My father says that if I need more money, I can withold less on my W2 (which won't result in the same oh here's $3,000 come tax return time), but will give us access to more money.

He's right.

So how do I know how much I can withold without witholding too much?

Use the IRS Withholding Calculator, and then file a new W-4 (and probably you're state's version of the W-4) with your employer.

From the website:

The IRS encourages everyone to use the Tax Withholding Estimator to perform a “paycheck checkup.” This will help you make sure you have the right amount of tax withheld from your paycheck.

There are several reasons to check your withholding:

  • Checking your withholding can help protect against having too little tax withheld and facing an unexpected tax bill or penalty at tax time next year.
  • At the same time, you may prefer to have less tax withheld up front, so you receive more in your paychecks and get a smaller refund at tax time.
  • 22
    Tax seems so complicated in the US.
    – GamerGypps
    Dec 8, 2020 at 11:52
  • 5
    @GamerGypps that's what you get when politicians discover that they can buy votes "in the name of fairness".
    – RonJohn
    Dec 8, 2020 at 14:04
  • 3
    @GamerGypps the rules are complicated, but we also have a highly manual non-automated and non-fully-integrated way of administering the rules (at least for personal taxes, not sure about business tax) Dec 8, 2020 at 14:26
  • 2
    @RonJohn Not for dependents (there's child benefit which is mechanically very similar to a deduction) but yes for being blind. You apply for the relevant deduction and the amount withheld from your paycheck is changed accordingly. Why would that be difficult?
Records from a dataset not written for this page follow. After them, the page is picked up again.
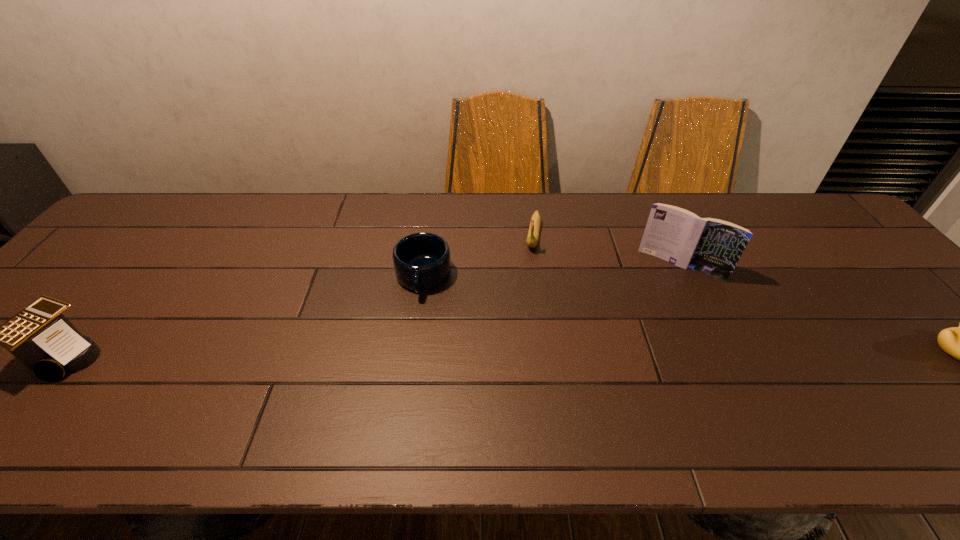 Where is `vacant region that satisfies the following two spatial constraints: 1. on the back side of the mug; 2. on the right side of the tallest object`? This screenshot has width=960, height=540. vacant region that satisfies the following two spatial constraints: 1. on the back side of the mug; 2. on the right side of the tallest object is located at coordinates (425, 266). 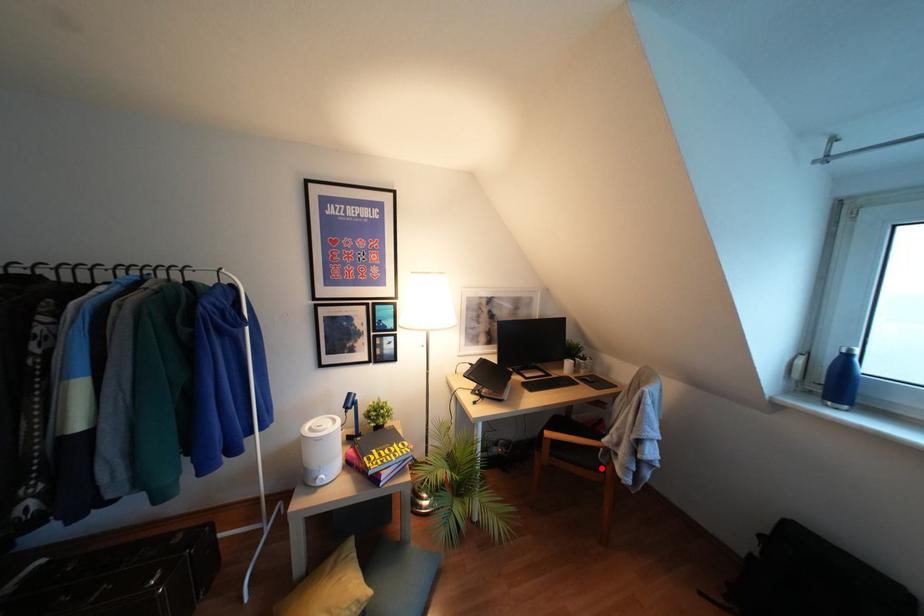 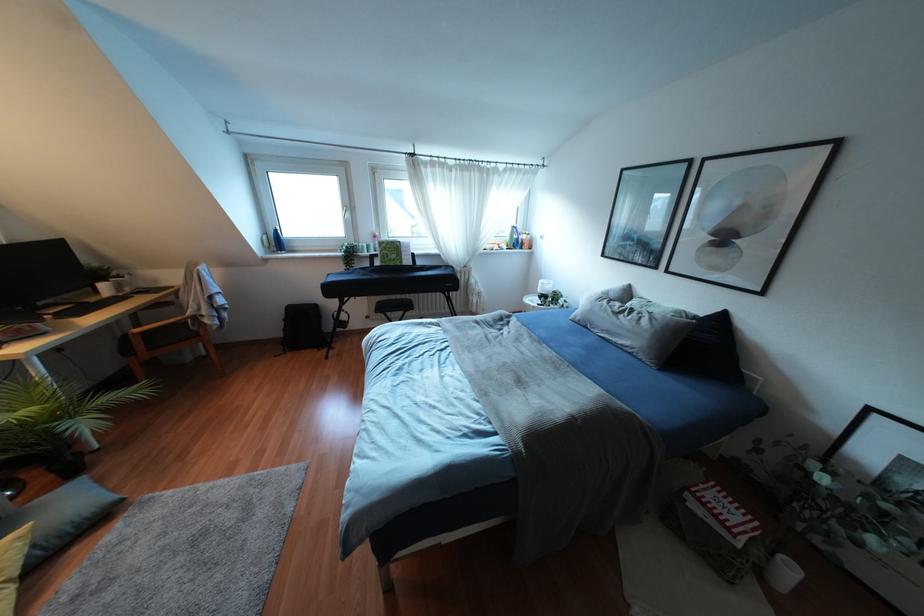 The point at the highlighted location is marked in the first image. Where is the corresponding point in the second image?

(196, 334)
Dec 8, 2020 at 21:05
  • 1
    @RonJohn you tell the website gov.uk/tell-hmrc-change-of-details/… ; there is also a "tax code" which is a compressed version of this contractorcalculator.co.uk/uk_tax_codes_guide.aspx
    – pjc50
    Dec 9, 2020 at 11:04

The goal of withholding is to get as close to the actual amount of tax you will owe by the end of the year as possible. So ideally, you should have no refund and owe no tax when you file your tax return. If you find yourself consistently getting a large refund, that means you are consistently over-withholding.

From a rational point of view, it is disadvantageous for you to over-withhold because you are giving the government an interest-free loan until tax time. It is advantageous for you to under-withhold as much as possible, as that way the government is giving you an interest-free loan until tax time. However, if you under-withhold too much (specifically, if the withholding is below 90% of this year's tax liability and below 100% (110% for high earners) of last year's tax liability), you will trigger a penalty. So the optimal way to withhold would be to under-withhold a little bit, but not enough to have a penalty.

You would have to do some calculations to figure out how to adjust your W-4 so that you will reduce your current over-withholding to about exactly the right withholding, or maybe even a little under-withholding.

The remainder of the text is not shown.